Matthieu 8, 27
Les gens furent saisis d’étonnement et disaient : « Quel est donc celui-ci, pour que même les vents et la mer lui obéissent ? »
Les gens furent saisis d’étonnement et disaient : « Quel est donc celui-ci, pour que même les vents et la mer lui obéissent ? »
Notre-Seigneur Jésus-Christ ayant fait éclater sur la terre de grands et d'étonnants prodiges, passe sur la mer pour y opérer des miracles plus extraordinaires encore, et se faire ainsi reconnaître partout comme le Seigneur de la terre et de la mer. « Et après qu'il fut monté dans une barque, » dit l'Évangéliste, il fut suivi de ses disciples qui n'étaient plus des disciples faibles, mais fermes et stables dans la foi.
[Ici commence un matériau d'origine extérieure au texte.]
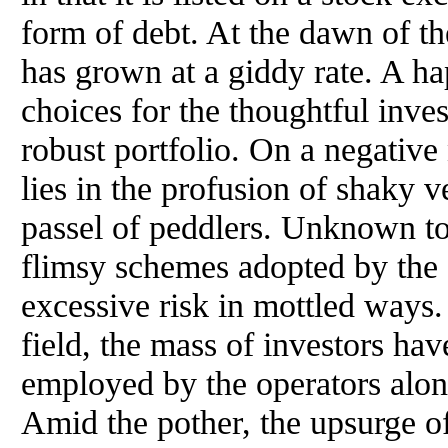
form of debt. At the dawn of t
has grown at a giddy rate. A ha
choices for the thoughtful inv
robust portfolio. On a negative 
lies in the profusion of shaky 
passel of peddlers. Unknown to 
flimsy schemes adopted by the 
excessive risk in mottled ways
field, the mass of investors hav
employed by the operators along
Amid the pother, the upsurge o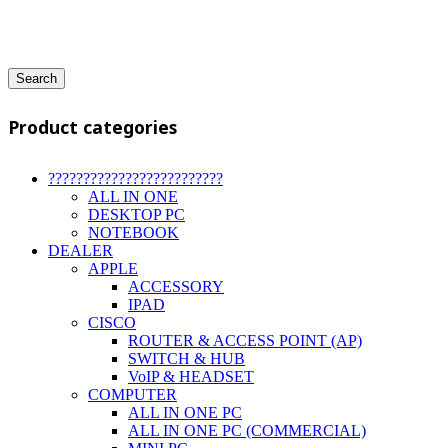
Search
Product categories
?????????????????????????
ALL IN ONE
DESKTOP PC
NOTEBOOK
DEALER
APPLE
ACCESSORY
IPAD
CISCO
ROUTER & ACCESS POINT (AP)
SWITCH & HUB
VoIP & HEADSET
COMPUTER
ALL IN ONE PC
ALL IN ONE PC (COMMERCIAL)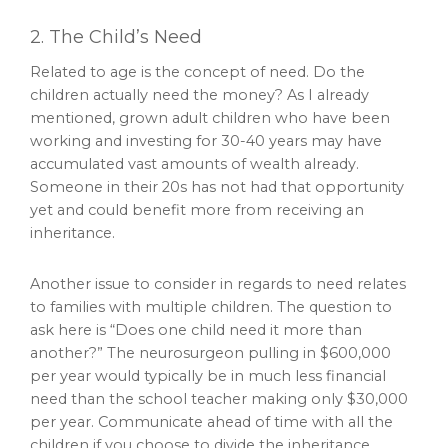
2. The Child’s Need
Related to age is the concept of need. Do the
children actually need the money? As I already
mentioned, grown adult children who have been
working and investing for 30-40 years may have
accumulated vast amounts of wealth already.
Someone in their 20s has not had that opportunity
yet and could benefit more from receiving an
inheritance.
Another issue to consider in regards to need relates
to families with multiple children. The question to
ask here is “Does one child need it more than
another?” The neurosurgeon pulling in $600,000
per year would typically be in much less financial
need than the school teacher making only $30,000
per year. Communicate ahead of time with all the
children if you choose to divide the inheritance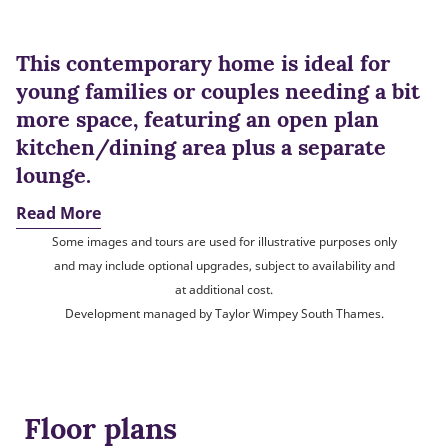
This contemporary home is ideal for
young families or couples needing a bit
more space, featuring an open plan
kitchen/dining area plus a separate
lounge.
Read More
Some images and tours are used for illustrative purposes only
and may include optional upgrades, subject to availability and
at additional cost.
Development managed by Taylor Wimpey South Thames.
Floor plans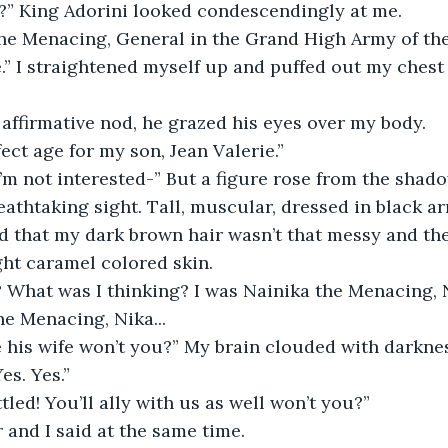
?” King Adorini looked condescendingly at me.  
the Menacing, General in the Grand High Army of th
e.” I straightened myself up and puffed out my ches
n affirmative nod, he grazed his eyes over my body. 
ect age for my son, Jean Valerie.” 
 I’m not interested-” But a figure rose from the shado
eathtaking sight. Tall, muscular, dressed in black ar
d that my dark brown hair wasn’t that messy and th
ht caramel colored skin.  
 What was I thinking? I was Nainika the Menacing, 
e Menacing, Nika...  
e his wife won’t you?” My brain clouded with darknes
es. Yes.” 
tled! You’ll ally with us as well won’t you?” 
 and I said at the same time.  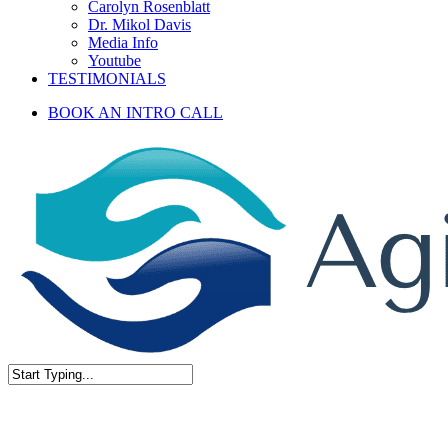
Carolyn Rosenblatt
Dr. Mikol Davis
Media Info
Youtube
TESTIMONIALS
BOOK AN INTRO CALL
Close
Search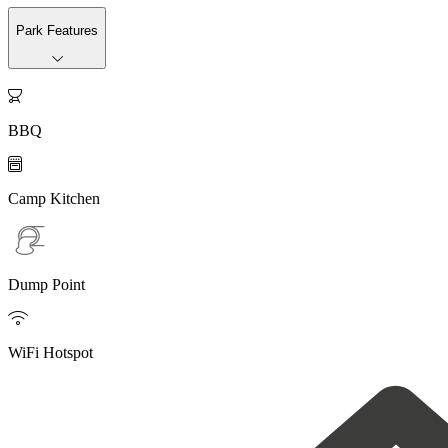
Park Features

BBQ

Camp Kitchen
Dump Point

WiFi Hotspot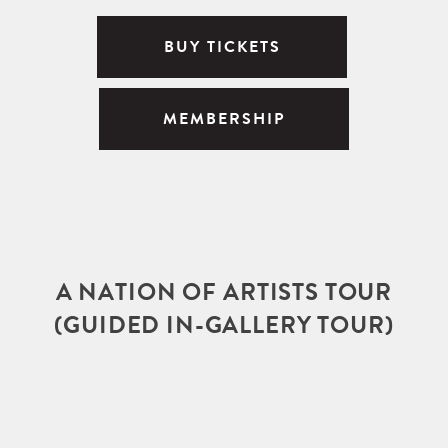
BUY TICKETS
MEMBERSHIP
A NATION OF ARTISTS TOUR
(GUIDED IN-GALLERY TOUR)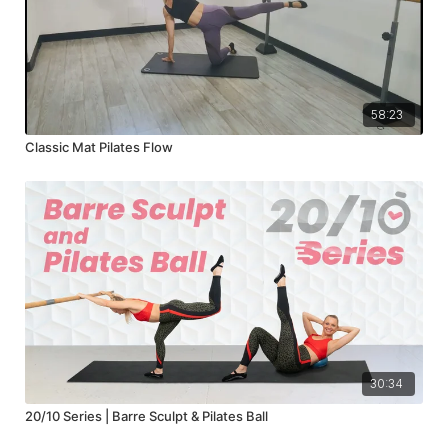
58:23
Classic Mat Pilates Flow
30:34
20/10 Series | Barre Sculpt & Pilates Ball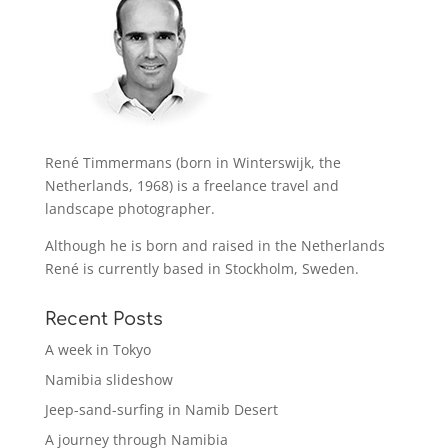
René Timmermans (born in Winterswijk, the
Netherlands, 1968) is a freelance travel and
landscape photographer.
Although he is born and raised in the Netherlands
René is currently based in Stockholm, Sweden.
Recent Posts
A week in Tokyo
Namibia slideshow
Jeep-sand-surfing in Namib Desert
A journey through Namibia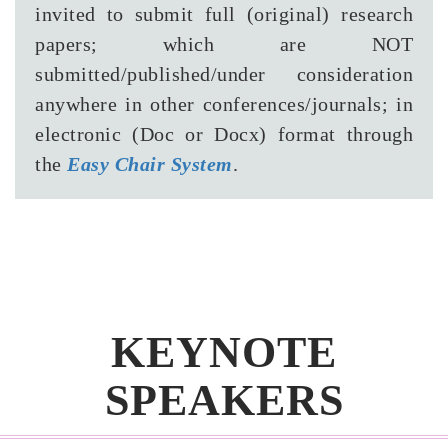
invited to submit full (original) research
papers; which are NOT
submitted/published/under consideration
anywhere in other conferences/journals; in
electronic (Doc or Docx) format through
the
Easy Chair System
.
KEYNOTE
SPEAKERS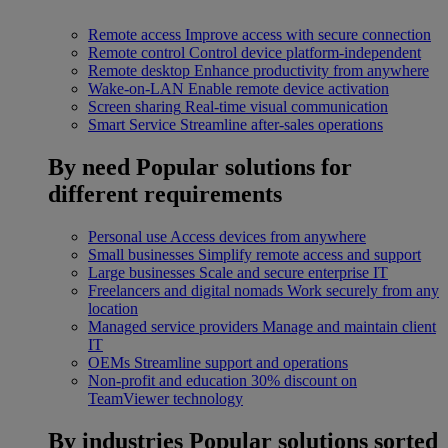
Remote access
Improve access with secure connection
Remote control
Control device platform-independent
Remote desktop
Enhance productivity from anywhere
Wake-on-LAN
Enable remote device activation
Screen sharing
Real-time visual communication
Smart Service
Streamline after-sales operations
By need
Popular solutions for
different requirements
Personal use
Access devices from anywhere
Small businesses
Simplify remote access and support
Large businesses
Scale and secure enterprise IT
Freelancers and digital nomads
Work securely from any
location
Managed service providers
Manage and maintain client
IT
OEMs
Streamline support and operations
Non-profit and education
30% discount on
TeamViewer technology
By industries
Popular solutions sorted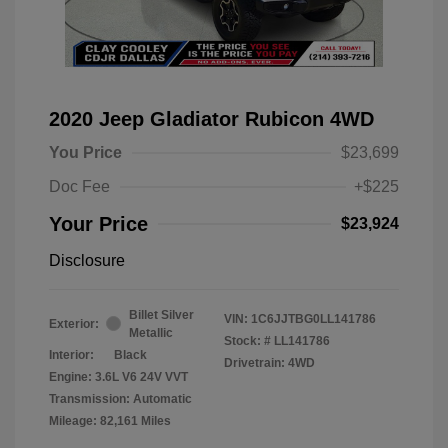
2020 Jeep Gladiator Rubicon 4WD
You Price
$23,699
Doc Fee
+$225
Your Price
$23,924
Disclosure
Billet Silver
VIN:
1C6JJTBG0LL141786
Exterior:
Metallic
Stock: #
LL141786
Interior:
Black
Drivetrain: 4WD
Engine: 3.6L V6 24V VVT
Transmission: Automatic
Mileage: 82,161 Miles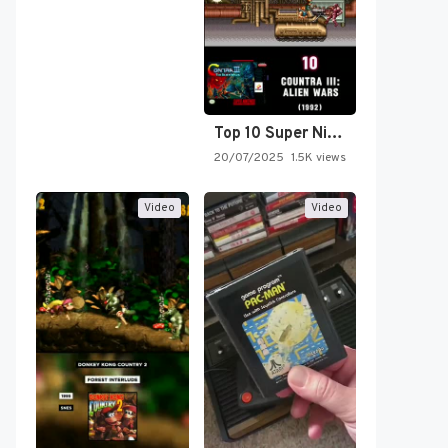
Top 10 Super Nintendo Video…
20/07/2025
1.5K views
Video
Video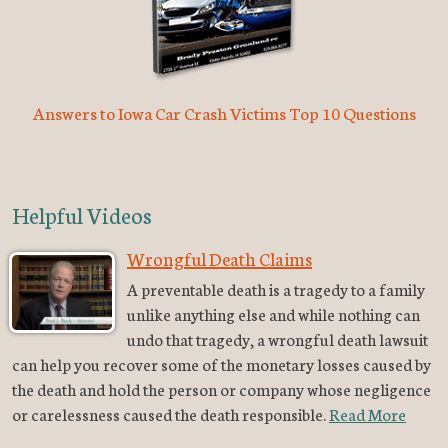
Answers to Iowa Car Crash Victims Top 10 Questions
Helpful Videos
Wrongful Death Claims
A preventable death is a tragedy to a family
unlike anything else and while nothing can
undo that tragedy, a wrongful death lawsuit
can help you recover some of the monetary losses caused by
the death and hold the person or company whose negligence
or carelessness caused the death responsible.
Read More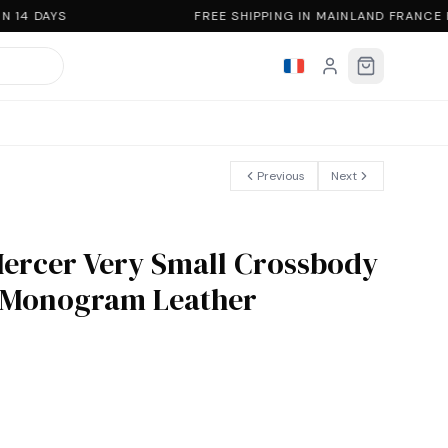
 14 DAYS
FREE SHIPPING IN MAINLAND FRANCE
Previous
Next
Mercer Very Small Crossbody
o Monogram Leather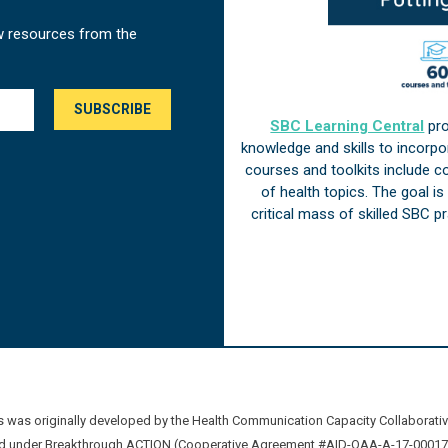
w resources from the
SBC Learning Central
pro
knowledge and skills to incorp
courses and toolkits include 
of health topics. The goal i
critical mass of skilled SBC 
was originally developed by the Health Communication Capacity Collaborat
 under Breakthrough ACTION (Cooperative Agreement #AID-OAA-A-17-00017) b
En le suivant, ils étaient moins attachés à ses pas qu'à la sainteté de sa vie qui les attirait à lui.
Après qu'il fut entré dans la barque, il commanda à la mer de s'agiter. « Et voici, dit le texte sacré, qu'une grande tempête s'éleva sur la mer. » Cette tempête ne s'éleva pas d'elle-même, mais elle obéit à la puissance de celui qui commande et qui fait sortir les vents de ses trésors. (Ps 134). La tempête fut grande pour que le miracle le fut également ; plus les flots venaient fondre sur la barque, plus aussi l'effroi bouleversait les disciples, et leur faisait désirer d'être délivrés par la puissance du Sauveur.
Chose étonnante et merveilleuse ! L'Évangéliste nous montre livré au sommeil celui qui ne dort, qui ne sommeille jamais (Ps 120, 4). Son corps dormait, mais la divinité veillait, et il prouvait par là qu'il portait un corps véritable comme le nôtre, et qu'il s'en était revêtu avec toutes ses faiblesses. Il dormait donc extérieurement pour apprendre à ses apôtres à veiller, et nous apprendre à tous à éviter le sommeil de l'âme. La crainte qui les bouleversait était si grande, qu'ils avaient presque perdu la tête, qu'ils se précipitaient près de lui et qu'au lieu de lui parler avec modération et avec douceur, ils le réveillent brusquement. Et ses disciples s'approchèrent, et ils l'éveillèrent en disant : « Seigneur, sauvez-nous, nous périssons. »
Et vous les vrais disciples de Jésus-Christ, vous avez le Seigneur au milieu de vous, et vous craignez le danger ? La vie est avec vous, et la crainte de la mort vous préoccupe ? Peut-être vont-ils répondre : Nous sommes encore faibles, pusillanimes ; c'est pour cela que la crainte s'empare de nous. Aussi Jésus leur dit : « Pourquoi craignez-vous, hommes de peu de foi ? » C'est-à-dire : vous avez été témoins de ma puissance sur la terre, pourquoi doutez-vous que cette puissance s'étende aussi à la mer ? Et quand la mort elle-même viendrait fondre sur vous, ne devriez-vous pas la supporter avec courage ? Celui qui croit faiblement sera repris, celui qui ne croit pas du tout sera condamné.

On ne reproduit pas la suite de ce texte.